What to produce:
Reproduce from the records below, with no pictures, exactly the lines between the one containing "access to your" and the one containing "from CapitalCityTickets.com?", inclusive.

Source material:
= Beginning of Section =
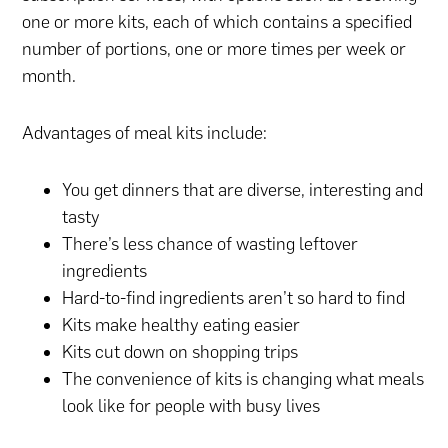
one or more kits, each of which contains a specified
number of portions, one or more times per week or
month.
Advantages of meal kits include:
You get dinners that are diverse, interesting and
tasty
There’s less chance of wasting leftover
ingredients
Hard-to-find ingredients aren’t so hard to find
Kits make healthy eating easier
Kits cut down on shopping trips
The convenience of kits is changing what meals
look like for people with busy lives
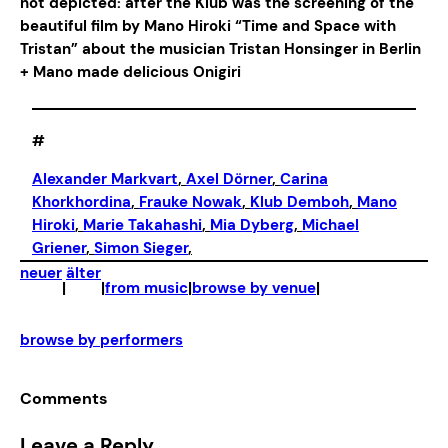
not depicted: after the Klub was the screening of the
beautiful film by Mano Hiroki “Time and Space with
Tristan” about the musician Tristan Honsinger in Berlin
+ Mano made delicious Onigiri
#
Alexander Markvart
, 
Axel Dörner
, 
Carina
Khorkhordina
, 
Frauke Nowak
, 
Klub Demboh
, 
Mano
Hiroki
, 
Marie Takahashi
, 
Mia Dyberg
, 
Michael
Griener
, 
Simon Sieger
,
neuer
älter
|
|
from music
|
browse by venue
|
browse by performers
Comments
Leave a Reply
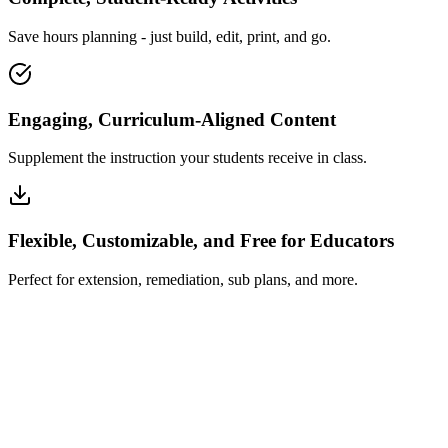
Save hours planning - just build, edit, print, and go.
Engaging, Curriculum-Aligned Content
Supplement the instruction your students receive in class.
Flexible, Customizable, and Free for Educators
Perfect for extension, remediation, sub plans, and more.
How Insta~Lesson Works
What Educators Say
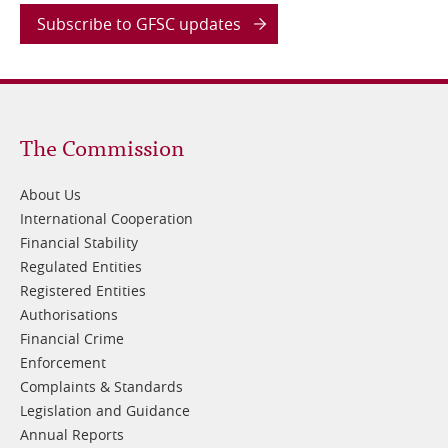
Subscribe to GFSC updates
Footer
The Commission
1
About Us
International Cooperation
Financial Stability
Regulated Entities
Registered Entities
Authorisations
Financial Crime
Enforcement
Complaints & Standards
Legislation and Guidance
Annual Reports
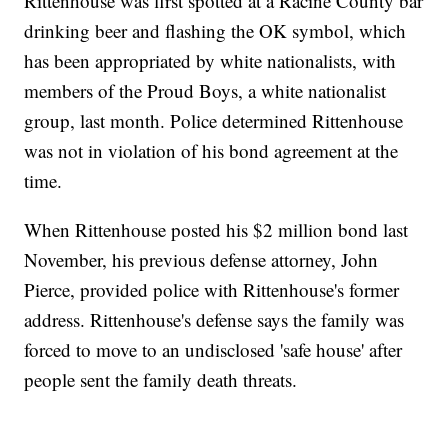
Rittenhouse was first spotted at a Racine County bar
drinking beer and flashing the OK symbol, which
has been appropriated by white nationalists, with
members of the Proud Boys, a white nationalist
group, last month. Police determined Rittenhouse
was not in violation of his bond agreement at the
time.
When Rittenhouse posted his $2 million bond last
November, his previous defense attorney, John
Pierce, provided police with Rittenhouse's former
address. Rittenhouse's defense says the family was
forced to move to an undisclosed 'safe house' after
people sent the family death threats.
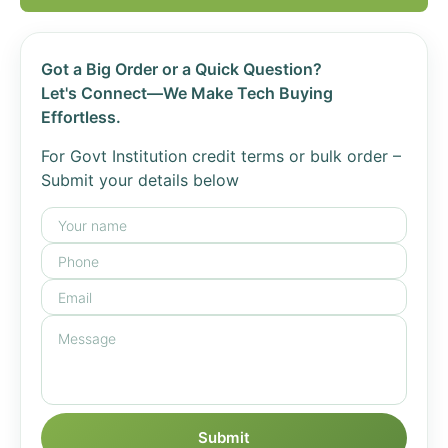
Got a Big Order or a Quick Question?
Let's Connect—We Make Tech Buying
Effortless.
For Govt Institution credit terms or bulk order –
Submit your details below
Submit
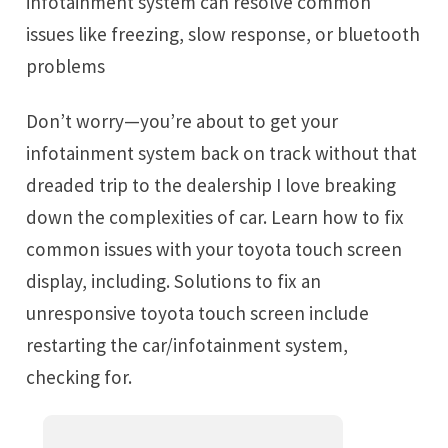
infotainment system can resolve common
issues like freezing, slow response, or bluetooth
problems
Don’t worry—you’re about to get your
infotainment system back on track without that
dreaded trip to the dealership I love breaking
down the complexities of car. Learn how to fix
common issues with your toyota touch screen
display, including. Solutions to fix an
unresponsive toyota touch screen include
restarting the car/infotainment system,
checking for.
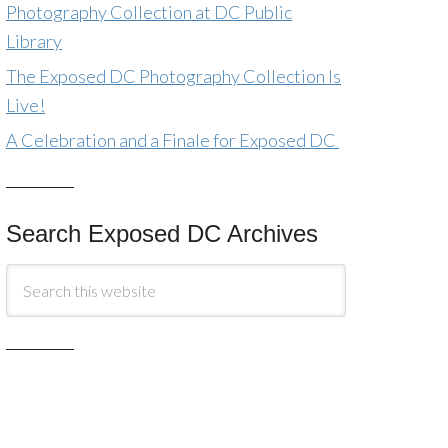
Photography Collection at DC Public
Library
The Exposed DC Photography Collection Is
Live!
A Celebration and a Finale for Exposed DC
Search Exposed DC Archives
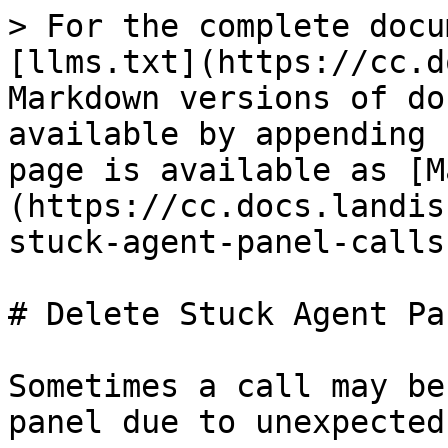
> For the complete docu
[llms.txt](https://cc.d
Markdown versions of do
available by appending 
page is available as [M
(https://cc.docs.landis
stuck-agent-panel-calls
# Delete Stuck Agent Pa
Sometimes a call may be
panel due to unexpected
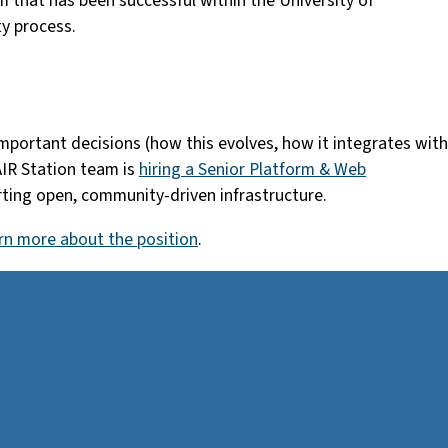
 that has been successful within the University of
ty process.
 important decisions (how this evolves, how it integrates with
AIR Station team is
hiring a Senior Platform & Web
orting open, community-driven infrastructure.
rn more about the position
.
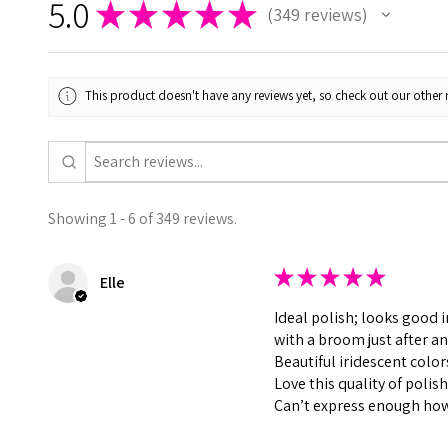
5.0
★
★
★
★
★
349
reviews
349
This product doesn't have any reviews yet, so check out our other 
Showing 1 - 6 of 349 reviews.
★
★
★
★
★
Elle
Ideal polish; looks good 
with a broom just after an
Beautiful iridescent color
Love this quality of polis
Can’t express enough how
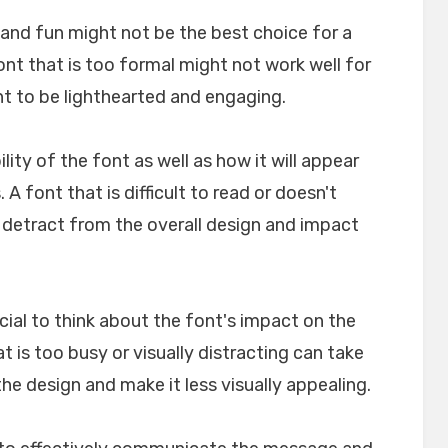
l and fun might not be the best choice for a
font that is too formal might not work well for
nt to be lighthearted and engaging.
ility of the font as well as how it will appear
A font that is difficult to read or doesn't
n detract from the overall design and impact
crucial to think about the font's impact on the
t is too busy or visually distracting can take
e design and make it less visually appealing.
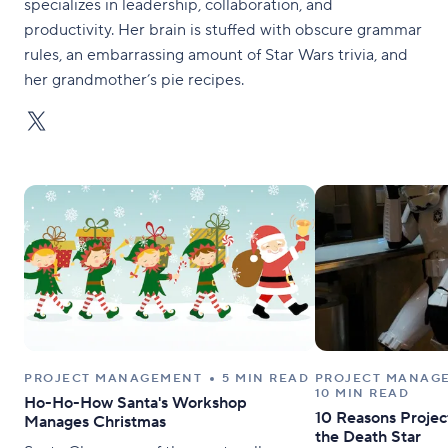
specializes in leadership, collaboration, and
productivity. Her brain is stuffed with obscure grammar
rules, an embarrassing amount of Star Wars trivia, and
her grandmother’s pie recipes.
PROJECT MANAGEMENT
5 MIN READ
PROJECT MANAG
10 MIN READ
Ho-Ho-How Santa's Workshop
10 Reasons Project
Manages Christmas
the Death Star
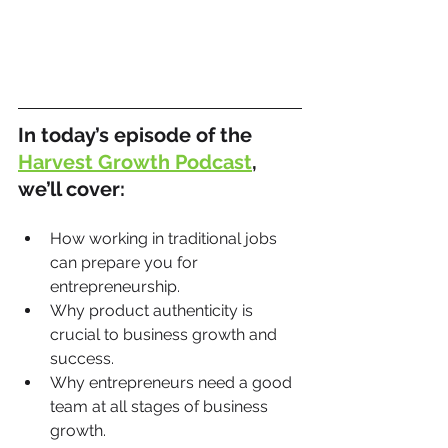
In today’s episode of the 
Harvest Growth Podcast
, 
we’ll cover:
How working in traditional jobs 
can prepare you for 
entrepreneurship.
Why product authenticity is 
crucial to business growth and 
success.
Why entrepreneurs need a good 
team at all stages of business 
growth.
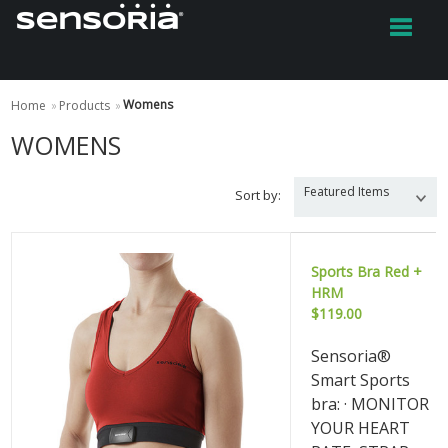
Womens
Home
»
Products
»
WOMENS
Featured Items
Sort by:
Sports Bra Red +
HRM
$119.00
Sensoria®
Smart Sports
bra: · MONITOR
YOUR HEART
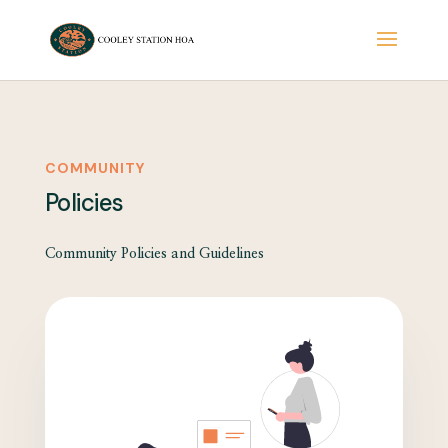
COMMUNITY
Policies
Community Policies and Guidelines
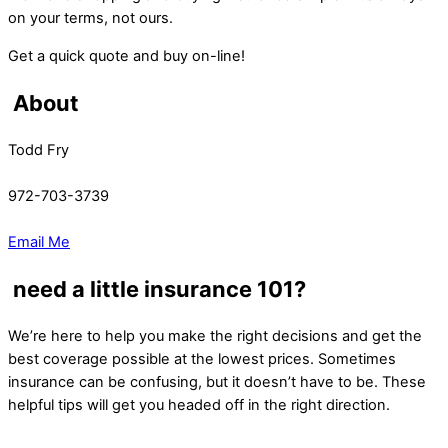
on your terms, not ours.
Get a quick quote and buy on-line!
About
Todd Fry
972-703-3739
Email Me
need a little insurance 101?
We’re here to help you make the right decisions and get the
best coverage possible at the lowest prices. Sometimes
insurance can be confusing, but it doesn’t have to be. These
helpful tips will get you headed off in the right direction.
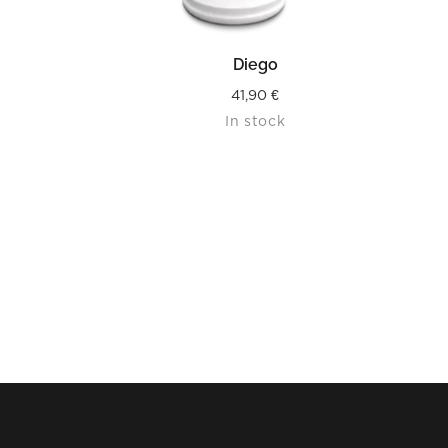
READ MORE
Diego
41,90
€
In stock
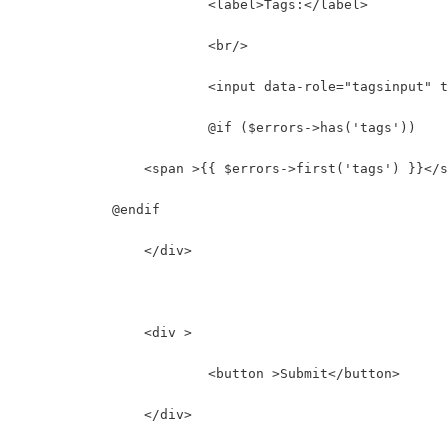
			<label>Tags:</label>
			<br/>
			<input data-role="tagsinput"
			@if ($errors->has('tags'))
                <span >{{ $errors->first('tags') }}</s
            @endif
		</div>		
		<div >
			<button >Submit</button>
		</div>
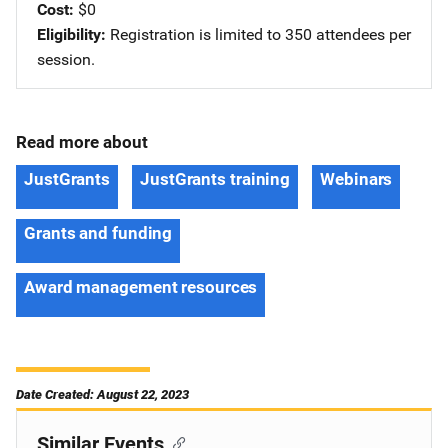
Cost
$0
Eligibility
Registration is limited to 350 attendees per
session.
Read more about
JustGrants
JustGrants training
Webinars
Grants and funding
Award management resources
Date Created: August 22, 2023
Similar Events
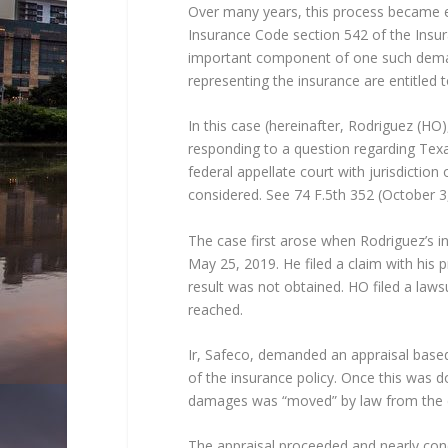
Over many years, this process became em
Insurance Code section 542 of the Insur
important component of one such deman
representing the insurance are entitled t
In this case (hereinafter, Rodriguez (
responding to a question regarding Texas
federal appellate court with jurisdiction 
considered. See 74 F.5th 352 (October 3
The case first arose when Rodriguez’s i
May 25, 2019. He filed a claim with his p
result was not obtained. HO filed a law
reached.
Ir, Safeco, demanded an appraisal bas
of the insurance policy. Once this was
damages was “moved” by law from the cou
The appraisal proceeded and nearly con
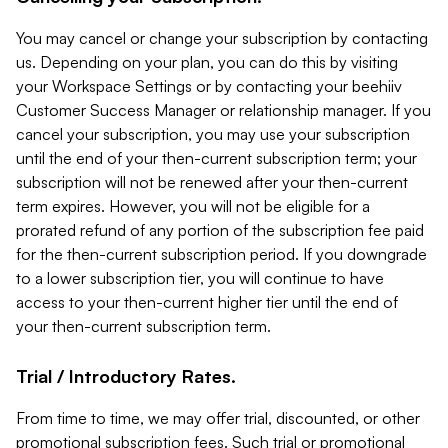
You may cancel or change your subscription by contacting
us. Depending on your plan, you can do this by visiting
your Workspace Settings or by contacting your beehiiv
Customer Success Manager or relationship manager. If you
cancel your subscription, you may use your subscription
until the end of your then-current subscription term; your
subscription will not be renewed after your then-current
term expires. However, you will not be eligible for a
prorated refund of any portion of the subscription fee paid
for the then-current subscription period. If you downgrade
to a lower subscription tier, you will continue to have
access to your then-current higher tier until the end of
your then-current subscription term.
Trial / Introductory Rates.
From time to time, we may offer trial, discounted, or other
promotional subscription fees. Such trial or promotional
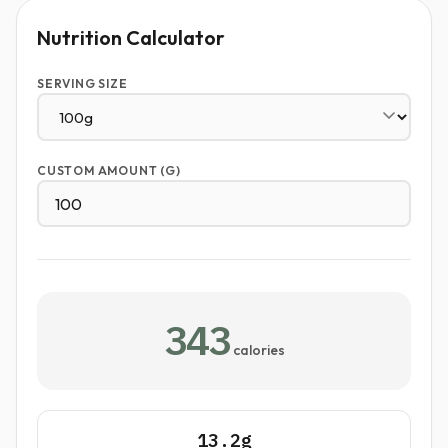
Nutrition Calculator
SERVING SIZE
CUSTOM AMOUNT (G)
343
calories
13.2g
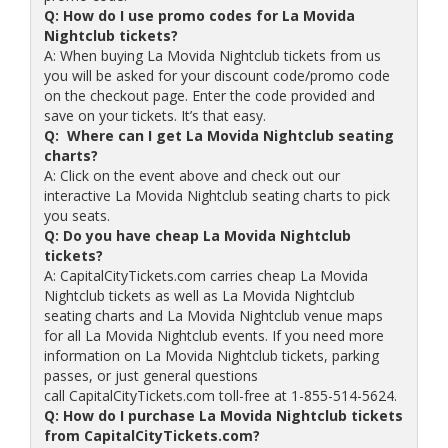
Q: How do I use promo codes for La Movida
Nightclub tickets?
A: When buying La Movida Nightclub tickets from us
you will be asked for your discount code/promo code
on the checkout page. Enter the code provided and
save on your tickets. It’s that easy.
Q: Where can I get La Movida Nightclub seating
charts?
A: Click on the event above and check out our
interactive La Movida Nightclub seating charts to pick
you seats.
Q: Do you have cheap La Movida Nightclub
tickets?
A: CapitalCityTickets.com carries cheap La Movida
Nightclub tickets as well as La Movida Nightclub
seating charts and La Movida Nightclub venue maps
for all La Movida Nightclub events. If you need more
information on La Movida Nightclub tickets, parking
passes, or just general questions
call CapitalCityTickets.com toll-free at 1-855-514-5624.
Q: How do I purchase La Movida Nightclub tickets
from CapitalCityTickets.com?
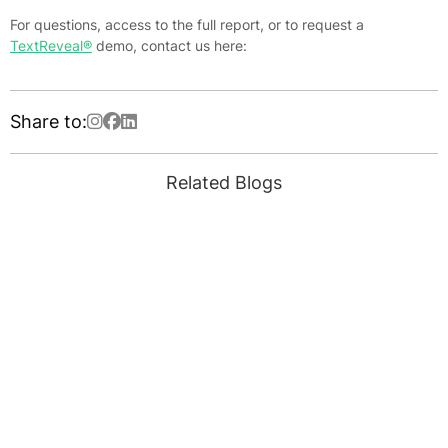
For questions, access to the full report, or to request a
TextReveal®
demo, contact us here:
Share to:
Related Blogs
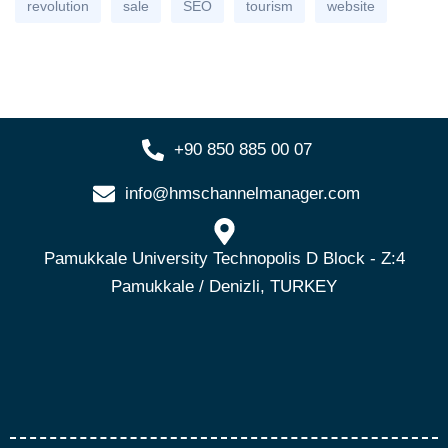
revolution
sale
SEO
tourism
website
+90 850 885 00 07
info@hmschannelmanager.com
Pamukkale University Technopolis D Block - Z:4
Pamukkale / Denizli, TURKEY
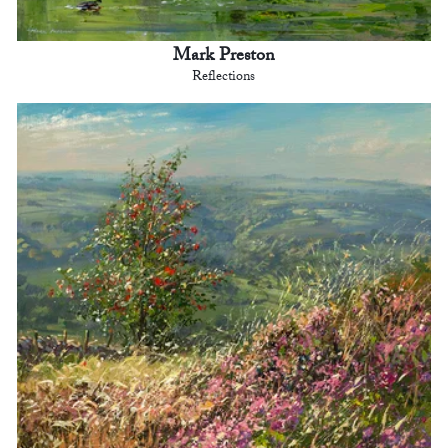
Mark Preston
Reflections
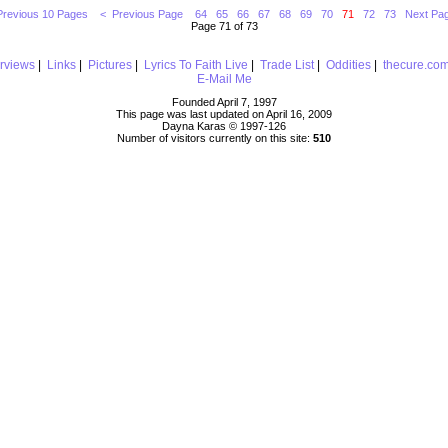
Previous 10 Pages
< Previous Page
64
65
66
67
68
69
70
71
72
73
Next Pa
Page 71 of 73
erviews
|
Links
|
Pictures
|
Lyrics To Faith Live
|
Trade List
|
Oddities
|
thecure.co
E-Mail Me
Founded April 7, 1997
This page was last updated on April 16, 2009
Dayna Karas © 1997-
126
Number of visitors currently on this site:
510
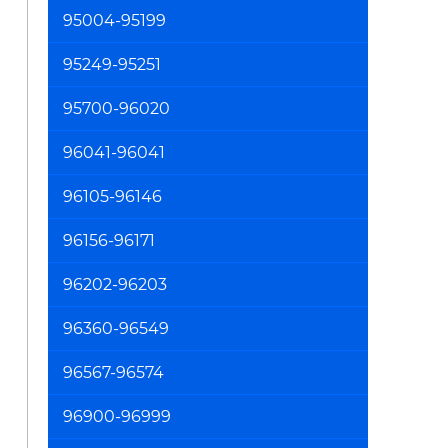
95004-95199
95249-95251
95700-96020
96041-96041
96105-96146
96156-96171
96202-96203
96360-96549
96567-96574
96900-96999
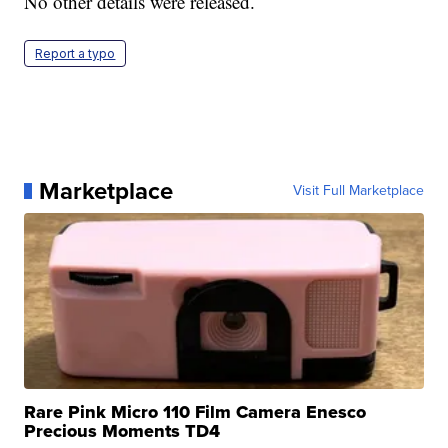
No other details were released.
Report a typo
Marketplace
Visit Full Marketplace
Rare Pink Micro 110 Film Camera Enesco
Precious Moments TD4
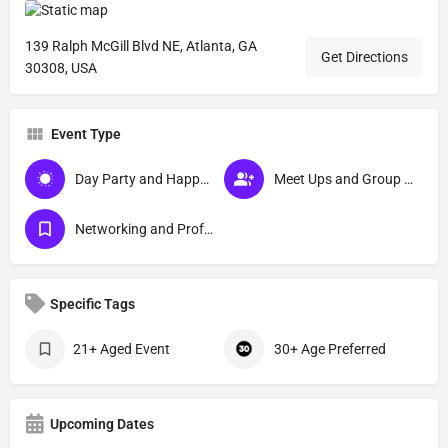
139 Ralph McGill Blvd NE, Atlanta, GA
Get Directions
30308, USA
Event Type
Day Party and Happy Hour Events
Meet Ups and Group Activities
Networking and Professional Development Events
Specific Tags
21+ Aged Event
30+ Age Preferred
Upcoming Dates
= End of Section =
Answer space:
access to your then-current higher tier until the end of
your then-current subscription term.
Trial / Introductory Rates.
From time to time, we may offer trial, discounted, or other
promotional subscription fees. Such trial or promotional
Nutrition Calculator
SERVING SIZE
CUSTOM AMOUNT (G)
343
calories
13.2g
Q: How do I use promo codes for La Movida
Nightclub tickets?
A: When buying La Movida Nightclub tickets from us
you will be asked for your discount code/promo code
on the checkout page. Enter the code provided and
save on your tickets. It’s that easy.
Q: Where can I get La Movida Nightclub seating
charts?
A: Click on the event above and check out our
interactive La Movida Nightclub seating charts to pick
you seats.
Q: Do you have cheap La Movida Nightclub
tickets?
A: CapitalCityTickets.com carries cheap La Movida
Nightclub tickets as well as La Movida Nightclub
seating charts and La Movida Nightclub venue maps
for all La Movida Nightclub events. If you need more
information on La Movida Nightclub tickets, parking
passes, or just general questions
call CapitalCityTickets.com toll-free at 1-855-514-5624.
Q: How do I purchase La Movida Nightclub tickets
from CapitalCityTickets.com?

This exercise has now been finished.